DNS round robin is not a good substitute for a load balancer. The DNS server will continue to hand out the IP of the node that is down, so some of your users will get to your service and some of them will not.

When the client makes the DNS query, the DNS server returns all of the IP addresses associated with that name. The magic is done by the DNS server rotating the order of that list for every query. However, it is up to the application to implement the capability of "walking" through the list until it finds an IP that works. And most applications don't do that.

Windows Telnet, oddly enough, is one such application that is smart enough to walk the linked list of returned IPs. You can see this behavior yourself if you attempt to telnet to google.com, for example. You will notice that it takes a long time to finally fail. That is because google.com has a lot of IP addresses, and the telnet client was trying every one.


Using a Load Balancer will still leave a single point of failure. If your load balancer goes offline, your website goes down.

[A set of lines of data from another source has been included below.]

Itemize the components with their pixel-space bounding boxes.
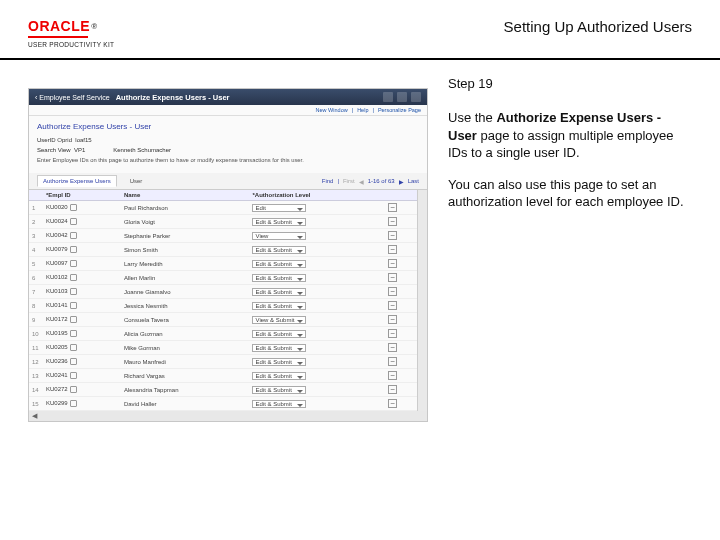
delete-row-button[interactable]: −	[388, 343, 397, 352]
searchview-label: Search View	[37, 147, 71, 153]
screen-title: Authorize Expense Users - User	[116, 93, 373, 102]
notifications-icon[interactable]	[411, 92, 421, 102]
col-emplid[interactable]: *Empl ID	[43, 190, 121, 201]
table-row: 1KU0020Paul RichardsonEdit−	[29, 201, 417, 215]
lookup-icon[interactable]	[70, 288, 77, 295]
app-titlebar: ‹ Employee Self Service Authorize Expens…	[29, 89, 427, 105]
auth-level-select[interactable]: Edit & Submit	[252, 330, 306, 338]
page-hint: Enter Employee IDs on this page to autho…	[37, 157, 419, 163]
pager-prev-icon[interactable]: ◀	[359, 178, 364, 185]
lookup-icon[interactable]	[70, 358, 77, 365]
auth-level-select[interactable]: Edit & Submit	[252, 246, 306, 254]
auth-level-select[interactable]: Edit & Submit	[252, 260, 306, 268]
delete-row-button[interactable]: −	[388, 245, 397, 254]
table-row: 14KU0272Alexandria TappmanEdit & Submit−	[29, 383, 417, 397]
lookup-icon[interactable]	[70, 316, 77, 323]
delete-row-button[interactable]: −	[388, 273, 397, 282]
brand-subtitle: USER PRODUCTIVITY KIT	[28, 41, 114, 48]
lookup-icon[interactable]	[70, 400, 77, 407]
lookup-icon[interactable]	[70, 246, 77, 253]
pager-first[interactable]: First	[343, 178, 355, 184]
auth-level-select[interactable]: View & Submit	[252, 316, 306, 324]
pager-range: 1-16 of 63	[368, 178, 395, 184]
tab-authorize[interactable]: Authorize Expense Users	[37, 175, 117, 187]
pager-last[interactable]: Last	[408, 178, 419, 184]
brand-underline	[28, 36, 88, 38]
lookup-icon[interactable]	[70, 218, 77, 225]
personalize-link[interactable]: Personalize Page	[378, 107, 421, 113]
auth-level-select[interactable]: Edit & Submit	[252, 302, 306, 310]
auth-level-select[interactable]: Edit & Submit	[252, 274, 306, 282]
delete-row-button[interactable]: −	[388, 231, 397, 240]
lookup-icon[interactable]	[70, 302, 77, 309]
titlebar-icons	[379, 92, 421, 103]
brand-text: ORACLE	[28, 18, 90, 34]
table-row: 3KU0042Stephanie ParkerView−	[29, 229, 417, 243]
page-heading: Authorize Expense Users - User	[37, 122, 419, 131]
table-row: 9KU0172Consuela TaveraView & Submit−	[29, 313, 417, 327]
auth-users-table: *Empl ID Name *Authorization Level 1KU00…	[29, 190, 417, 411]
lookup-icon[interactable]	[70, 260, 77, 267]
delete-row-button[interactable]: −	[388, 287, 397, 296]
delete-row-button[interactable]: −	[388, 259, 397, 268]
searchview-value: VP1	[74, 147, 85, 153]
delete-row-button[interactable]: −	[388, 203, 397, 212]
table-row: 7KU0103Joanne GiamalvoEdit & Submit−	[29, 285, 417, 299]
lookup-icon[interactable]	[70, 372, 77, 379]
delete-row-button[interactable]: −	[388, 357, 397, 366]
auth-level-select[interactable]: Edit & Submit	[252, 218, 306, 226]
col-level[interactable]: *Authorization Level	[249, 190, 385, 201]
lookup-icon[interactable]	[70, 344, 77, 351]
vertical-scrollbar[interactable]	[417, 190, 427, 411]
pager-next-icon[interactable]: ▶	[399, 178, 404, 185]
auth-level-select[interactable]: Edit & Submit	[252, 358, 306, 366]
page-title: Setting Up Authorized Users	[504, 18, 692, 35]
delete-row-button[interactable]: −	[388, 315, 397, 324]
delete-row-button[interactable]: −	[388, 399, 397, 408]
instruction-p2: You can also use this page to set an aut…	[448, 176, 692, 211]
grid-tabs: Authorize Expense Users User Find | Firs…	[29, 173, 427, 190]
lookup-icon[interactable]	[70, 204, 77, 211]
table-row: 11KU0205Mike GormanEdit & Submit−	[29, 341, 417, 355]
nav-icon[interactable]	[397, 92, 407, 102]
back-breadcrumb[interactable]: ‹ Employee Self Service	[35, 94, 110, 101]
table-row: 4KU0079Simon SmithEdit & Submit−	[29, 243, 417, 257]
userid-value: loaf15	[75, 137, 91, 143]
delete-row-button[interactable]: −	[388, 301, 397, 310]
horizontal-scrollbar[interactable]: ◀	[29, 411, 427, 421]
tab-user[interactable]: User	[125, 176, 148, 186]
home-icon[interactable]	[383, 92, 393, 102]
delete-row-button[interactable]: −	[388, 385, 397, 394]
table-row: 13KU0241Richard VargasEdit & Submit−	[29, 369, 417, 383]
table-row: 12KU0236Mauro ManfrediEdit & Submit−	[29, 355, 417, 369]
table-row: 5KU0097Larry MeredithEdit & Submit−	[29, 257, 417, 271]
step-label: Step 19	[448, 76, 692, 91]
table-row: 2KU0024Gloria VoigtEdit & Submit−	[29, 215, 417, 229]
table-row: 6KU0102Allen MarlinEdit & Submit−	[29, 271, 417, 285]
col-name[interactable]: Name	[121, 190, 250, 201]
util-links: New Window| Help| Personalize Page	[29, 105, 427, 116]
delete-row-button[interactable]: −	[388, 371, 397, 380]
userid-label: UserID Oprid	[37, 137, 72, 143]
lookup-icon[interactable]	[70, 232, 77, 239]
auth-level-select[interactable]: View	[252, 232, 306, 240]
searchview-desc: Kenneth Schumacher	[113, 147, 171, 153]
auth-level-select[interactable]: Edit & Submit	[252, 344, 306, 352]
auth-level-select[interactable]: Edit & Submit	[252, 386, 306, 394]
auth-level-select[interactable]: Edit & Submit	[252, 288, 306, 296]
new-window-link[interactable]: New Window	[316, 107, 348, 113]
auth-level-select[interactable]: Edit & Submit	[252, 400, 306, 408]
auth-level-select[interactable]: Edit & Submit	[252, 372, 306, 380]
lookup-icon[interactable]	[70, 386, 77, 393]
delete-row-button[interactable]: −	[388, 329, 397, 338]
find-link[interactable]: Find	[322, 178, 334, 184]
delete-row-button[interactable]: −	[388, 217, 397, 226]
instruction-p1: Use the Authorize Expense Users - User p…	[448, 109, 692, 162]
help-link[interactable]: Help	[357, 107, 368, 113]
table-row: 15KU0299David HallerEdit & Submit−	[29, 397, 417, 411]
header-divider	[0, 58, 720, 60]
lookup-icon[interactable]	[70, 330, 77, 337]
lookup-icon[interactable]	[70, 274, 77, 281]
app-screenshot: ‹ Employee Self Service Authorize Expens…	[28, 88, 428, 422]
auth-level-select[interactable]: Edit	[252, 204, 306, 212]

Conterary to the above answer, Most HTTP clients already DO support trying each IP address returned from a DNS query until one returns with a valid response. Please see here:

http://blog.engelke.com/2011/06/07/web-resilience-with-round-robin-dns/

It appears that the author has tested the following browsers and found them to work fine.

Chrome 11 on Windows 7
Firefox 4.0 on Windows 7
Internet Explorer 8 on Windows 7
Opera 11 on Windows 7
Safari 5 on Windows 7
Internet Explorer 7 on Windows XP (after noticeable delay)
Firefox 4.0 on Windows XP (after noticeable delay)
Android native browser on Android 2.3.3
iPhone native browser on iOS 4.3.3

Using round robin wont do all the features of a load balancing server, things like being able to monitor response times from both servers, and route more traffic to one, if the other is not responding as fast as it should). For resilience, I would say Round Robin DNS is probably a better solution as there is no longer a single point of failure.